— Extracted page text data —
━━━━━━━━━━━━━━━━━━━━━━━━━━━━━━
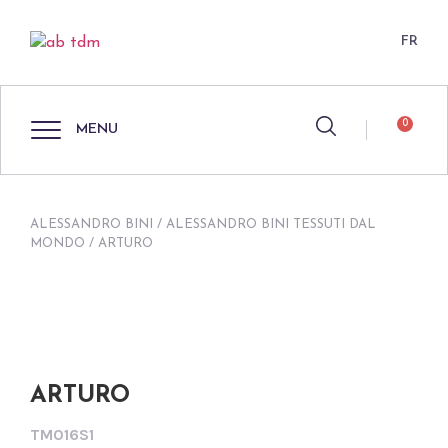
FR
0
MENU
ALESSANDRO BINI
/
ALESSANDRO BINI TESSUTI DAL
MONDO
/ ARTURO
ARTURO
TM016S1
━━━━━━━━━━━━━━━━━━━━━━━━━━━━━━
— What you are asked to do —
Where a line of the records has the string "BINI", return that line.

— Answer area —
ALESSANDRO BINI
ALESSANDRO BINI TESSUTI DAL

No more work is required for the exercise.